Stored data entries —
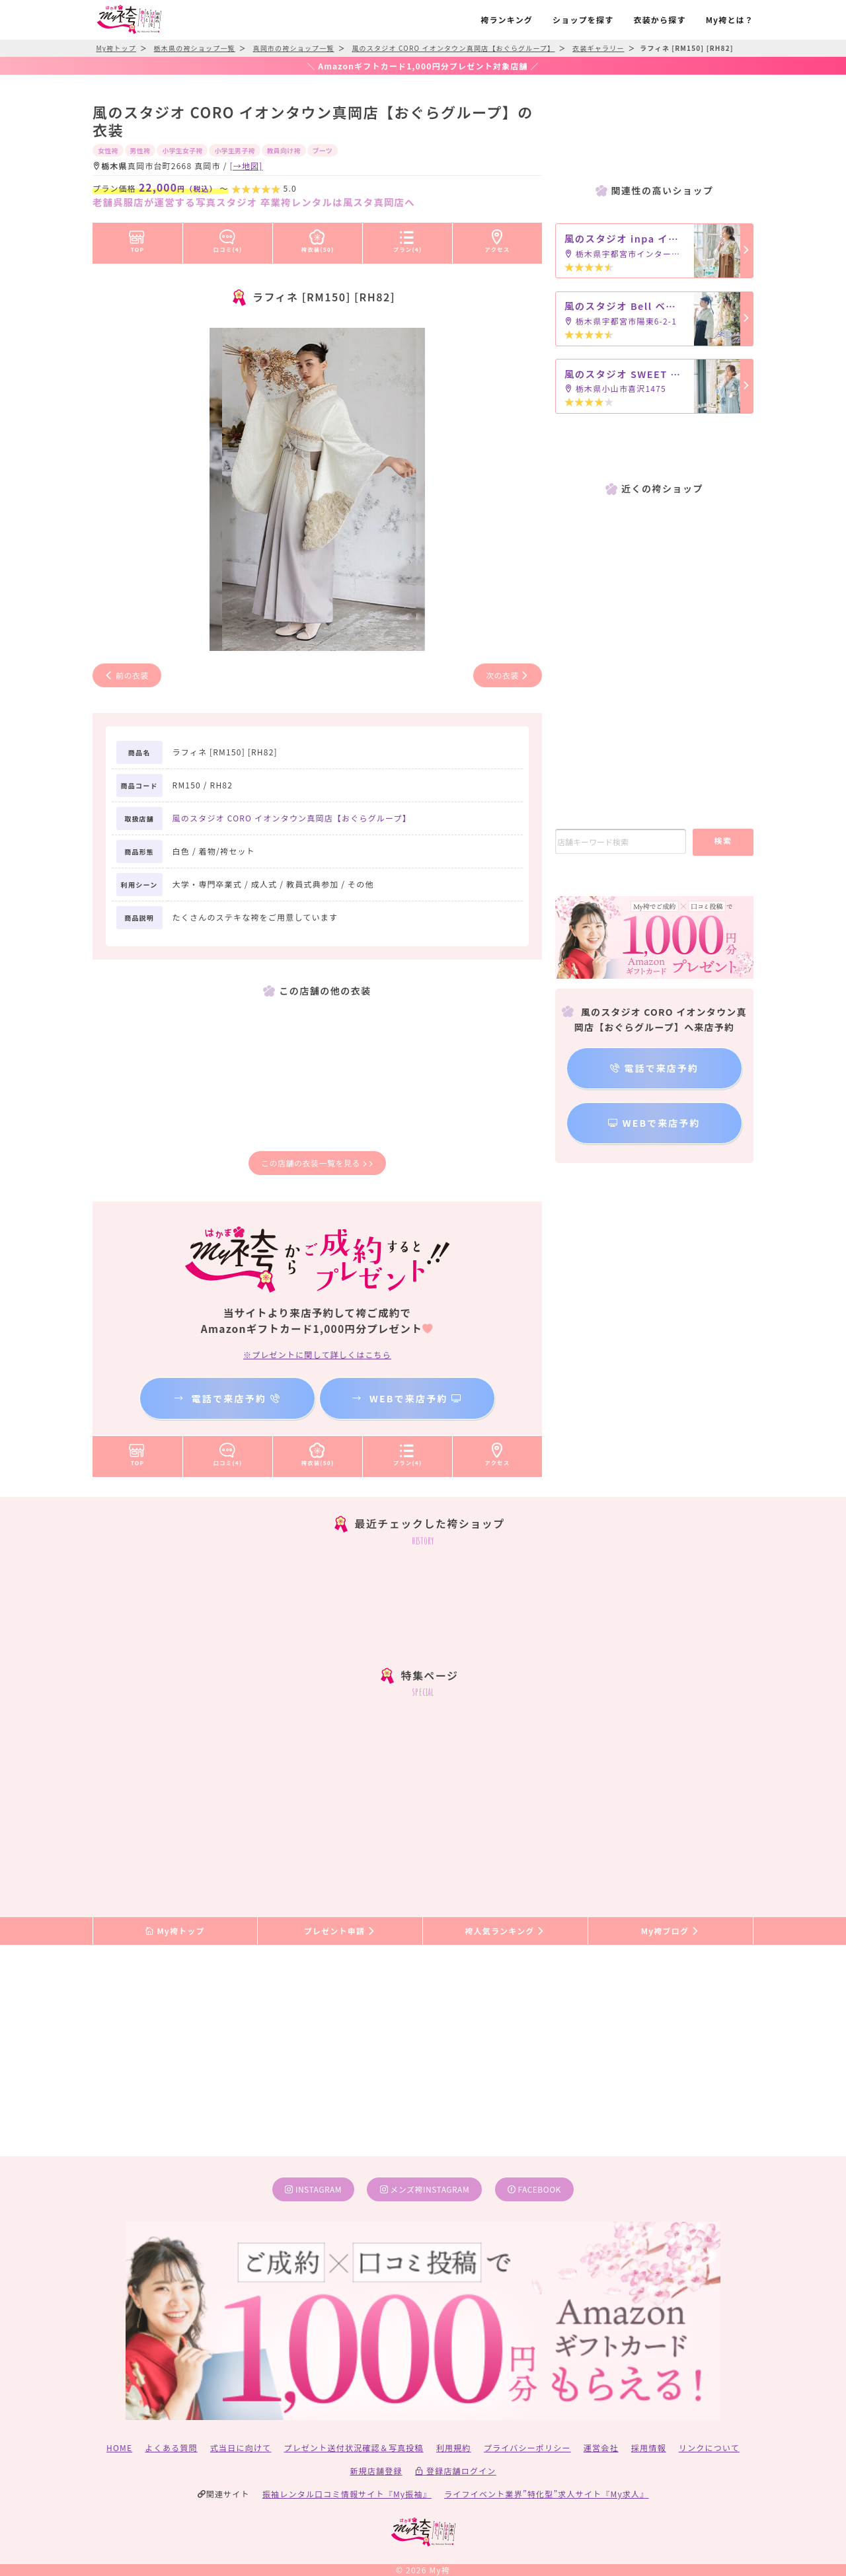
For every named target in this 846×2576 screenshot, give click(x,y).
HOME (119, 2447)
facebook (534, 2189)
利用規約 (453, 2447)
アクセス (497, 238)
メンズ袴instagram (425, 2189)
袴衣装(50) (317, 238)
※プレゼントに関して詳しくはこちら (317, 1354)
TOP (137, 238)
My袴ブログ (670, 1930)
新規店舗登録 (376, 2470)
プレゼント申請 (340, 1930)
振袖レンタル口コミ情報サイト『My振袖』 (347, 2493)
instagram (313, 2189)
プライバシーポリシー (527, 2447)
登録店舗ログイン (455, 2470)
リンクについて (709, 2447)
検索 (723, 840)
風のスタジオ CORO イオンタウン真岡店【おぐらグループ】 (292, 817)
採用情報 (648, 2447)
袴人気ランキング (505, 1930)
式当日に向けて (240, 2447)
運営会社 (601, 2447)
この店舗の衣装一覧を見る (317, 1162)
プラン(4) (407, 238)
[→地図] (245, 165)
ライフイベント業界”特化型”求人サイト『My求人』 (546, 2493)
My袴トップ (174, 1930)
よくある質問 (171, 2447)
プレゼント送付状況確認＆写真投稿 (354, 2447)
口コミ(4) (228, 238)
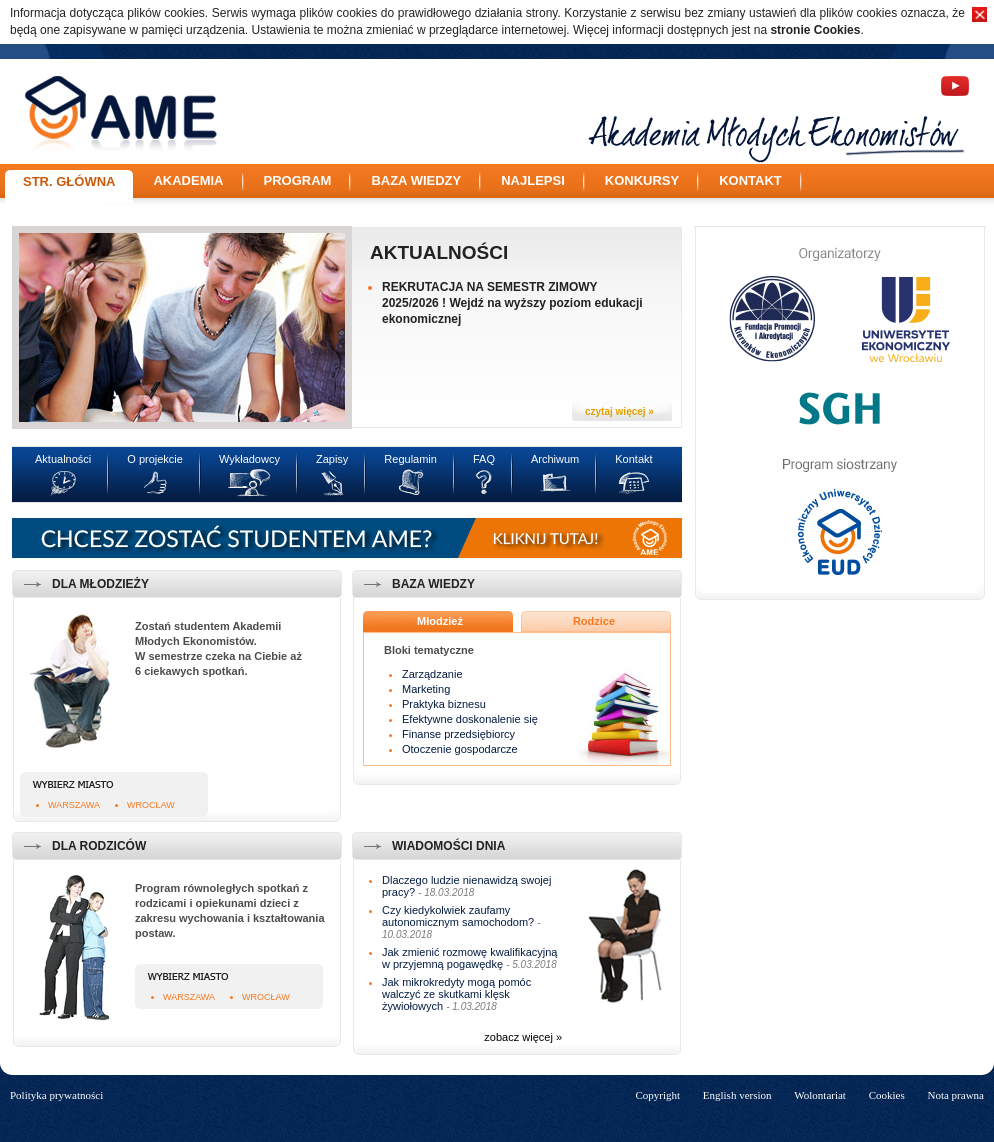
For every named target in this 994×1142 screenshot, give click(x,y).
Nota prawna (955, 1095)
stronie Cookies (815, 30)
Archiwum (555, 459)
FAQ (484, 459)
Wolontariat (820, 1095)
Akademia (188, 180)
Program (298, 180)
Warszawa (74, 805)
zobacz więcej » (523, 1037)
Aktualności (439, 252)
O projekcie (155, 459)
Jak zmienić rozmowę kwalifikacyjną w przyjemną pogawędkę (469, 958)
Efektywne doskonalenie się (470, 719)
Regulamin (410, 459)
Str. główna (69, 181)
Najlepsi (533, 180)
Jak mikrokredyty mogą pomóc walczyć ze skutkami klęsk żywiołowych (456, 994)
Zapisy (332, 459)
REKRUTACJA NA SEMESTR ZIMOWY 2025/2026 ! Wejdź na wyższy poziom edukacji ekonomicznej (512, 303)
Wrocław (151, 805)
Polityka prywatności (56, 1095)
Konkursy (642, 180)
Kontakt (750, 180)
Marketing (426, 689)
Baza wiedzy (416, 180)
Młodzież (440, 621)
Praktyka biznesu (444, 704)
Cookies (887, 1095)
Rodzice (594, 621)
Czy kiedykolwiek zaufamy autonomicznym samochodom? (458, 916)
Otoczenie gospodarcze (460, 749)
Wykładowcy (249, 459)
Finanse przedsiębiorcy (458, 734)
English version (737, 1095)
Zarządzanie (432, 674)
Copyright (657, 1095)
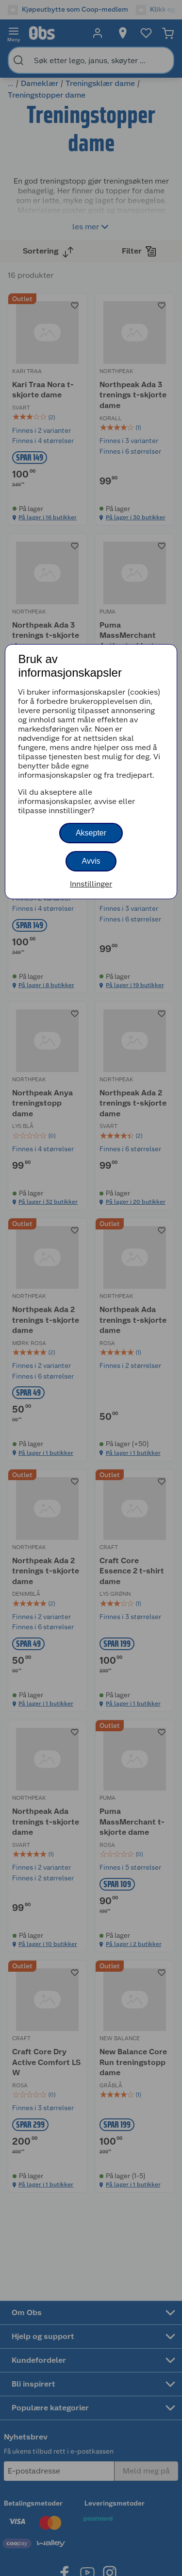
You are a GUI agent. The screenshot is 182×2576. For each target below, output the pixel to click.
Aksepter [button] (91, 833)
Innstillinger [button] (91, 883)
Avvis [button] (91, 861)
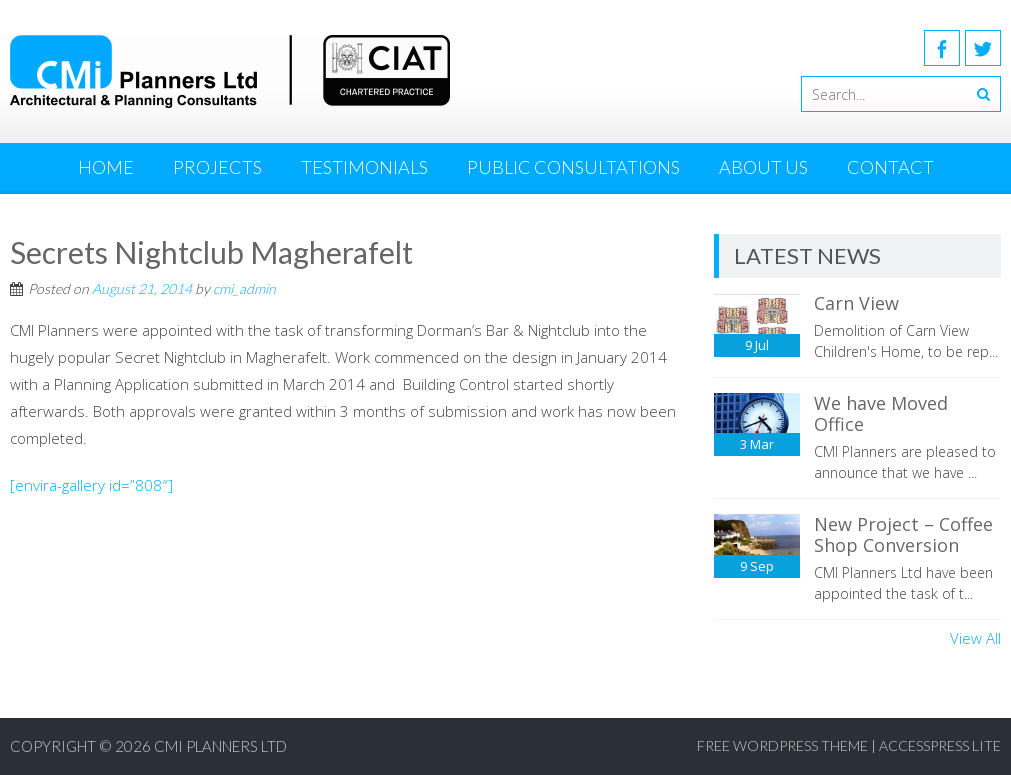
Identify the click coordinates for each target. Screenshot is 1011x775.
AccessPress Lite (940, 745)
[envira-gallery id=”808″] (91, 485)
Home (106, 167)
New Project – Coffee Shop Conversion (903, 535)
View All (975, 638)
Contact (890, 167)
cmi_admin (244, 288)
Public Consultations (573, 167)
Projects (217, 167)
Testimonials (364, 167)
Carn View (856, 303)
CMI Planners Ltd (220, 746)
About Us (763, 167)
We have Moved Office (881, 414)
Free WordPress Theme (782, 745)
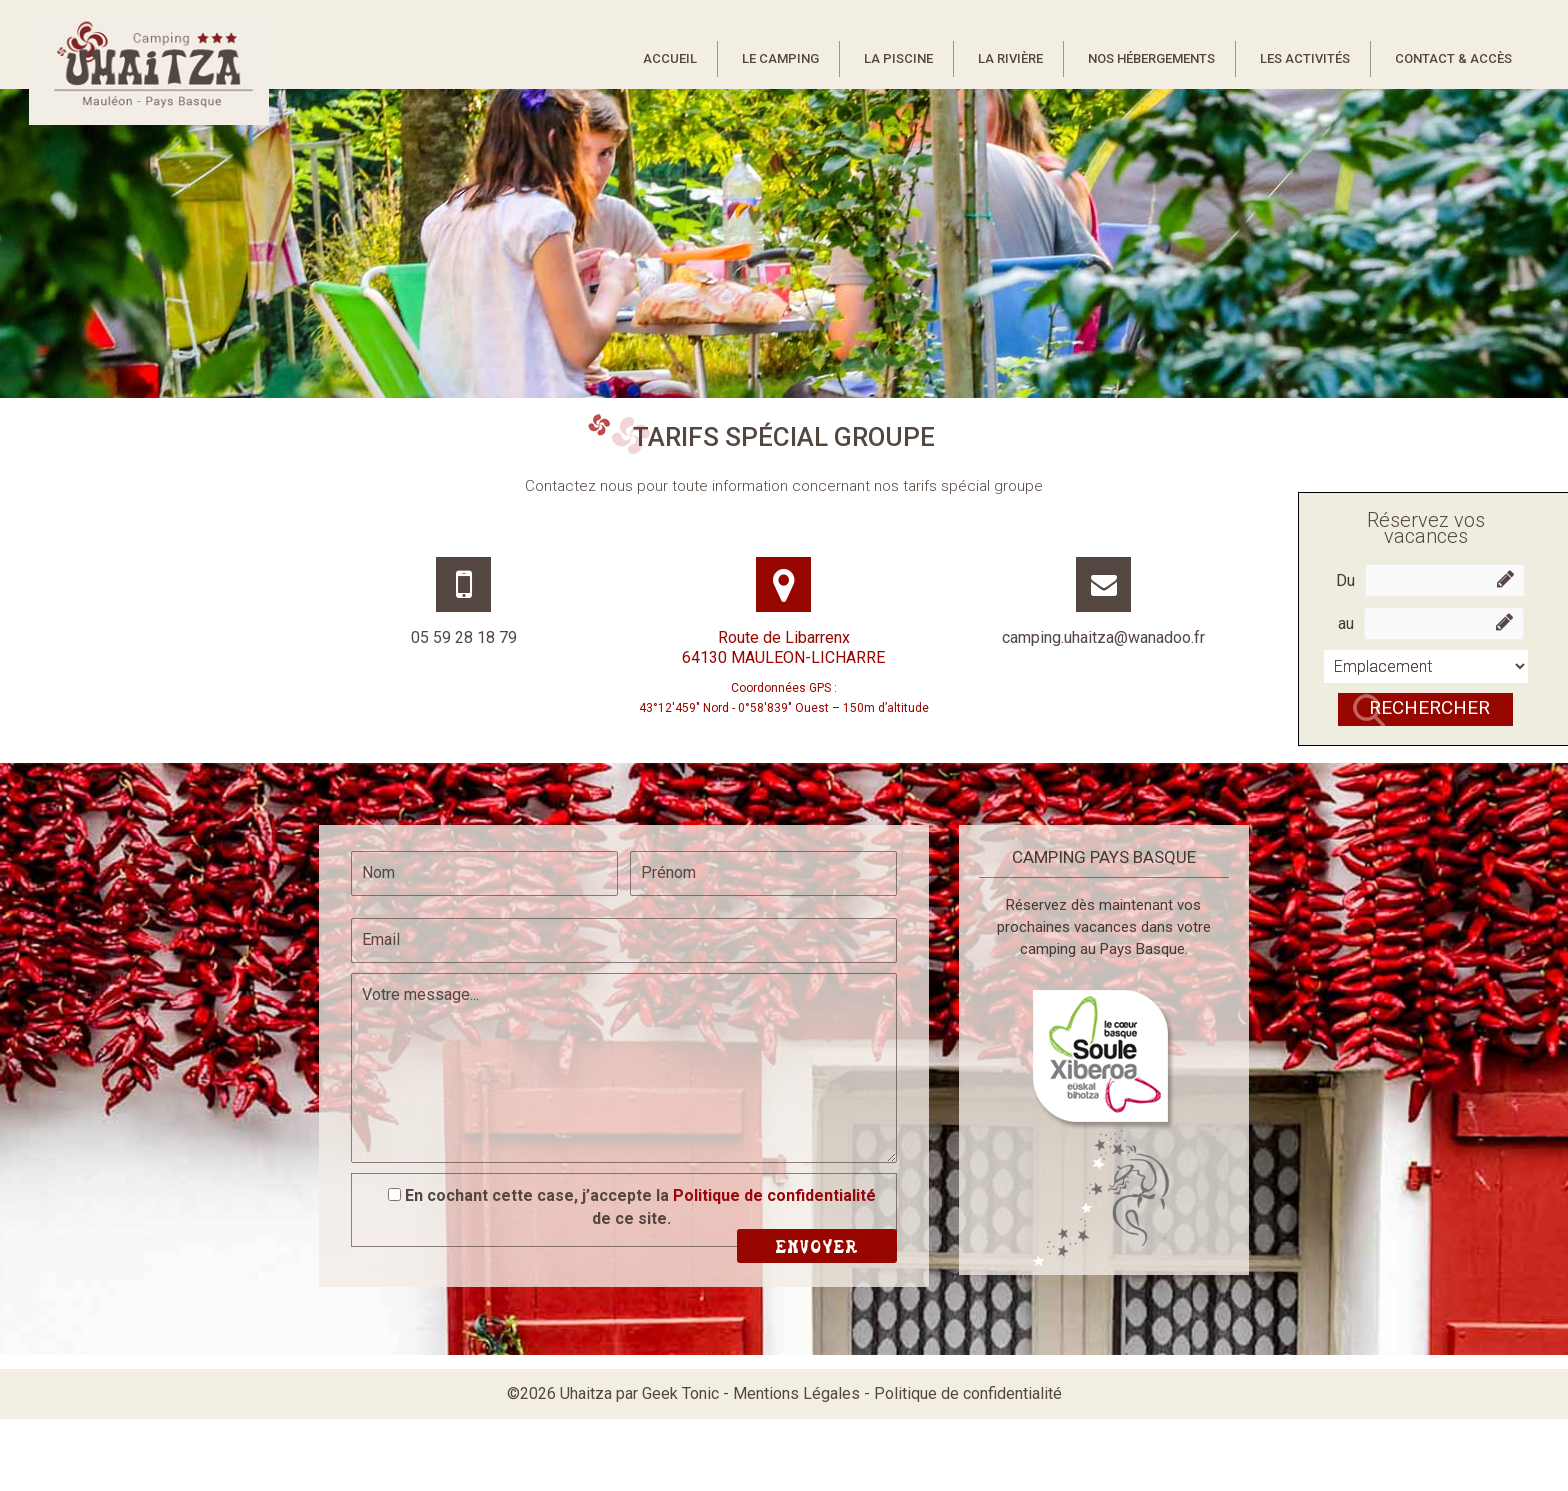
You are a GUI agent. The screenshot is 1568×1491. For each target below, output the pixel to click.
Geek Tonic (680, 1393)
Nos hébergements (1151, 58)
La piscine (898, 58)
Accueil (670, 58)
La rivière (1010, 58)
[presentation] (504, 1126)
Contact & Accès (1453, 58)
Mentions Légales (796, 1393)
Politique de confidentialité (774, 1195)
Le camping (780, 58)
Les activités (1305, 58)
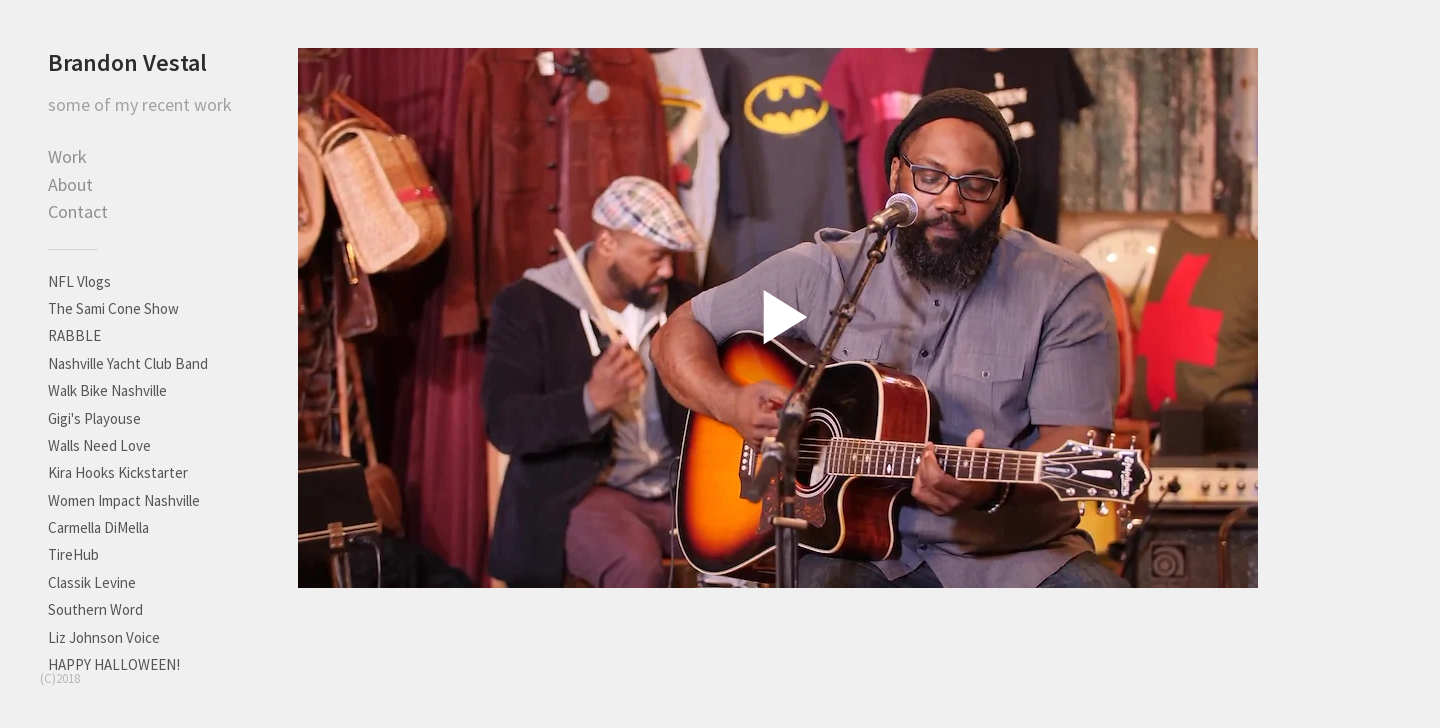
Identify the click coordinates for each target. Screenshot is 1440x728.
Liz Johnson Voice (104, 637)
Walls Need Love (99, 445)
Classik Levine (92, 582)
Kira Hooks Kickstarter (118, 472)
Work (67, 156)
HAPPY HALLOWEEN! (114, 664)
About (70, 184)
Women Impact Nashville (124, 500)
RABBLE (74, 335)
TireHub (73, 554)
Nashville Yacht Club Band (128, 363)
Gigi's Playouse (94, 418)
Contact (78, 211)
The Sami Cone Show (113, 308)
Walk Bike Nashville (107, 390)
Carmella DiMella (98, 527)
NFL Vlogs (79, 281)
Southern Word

What the task requires — Since the pictures are not part of the copy, please transcribe only the lines above from the one with "式当日に向けて (240, 2447)" through the one with "Wolontariat (820, 1095)", exactly and with both ends.

Answer area —
式当日に向けて (240, 2447)
運営会社 (601, 2447)
この店舗の衣装一覧を見る (317, 1162)
プラン(4) (407, 238)
[→地図] (245, 165)
ライフイベント業界”特化型”求人サイト『My求人』 (546, 2493)
My袴トップ (174, 1930)
よくある質問 (171, 2447)
プレゼント送付状況確認＆写真投稿 (354, 2447)
口コミ(4) (228, 238)
For every named target in this 994×1142 screenshot, give click(x,y).
Nota prawna (955, 1095)
stronie Cookies (815, 30)
Archiwum (555, 459)
FAQ (484, 459)
Wolontariat (820, 1095)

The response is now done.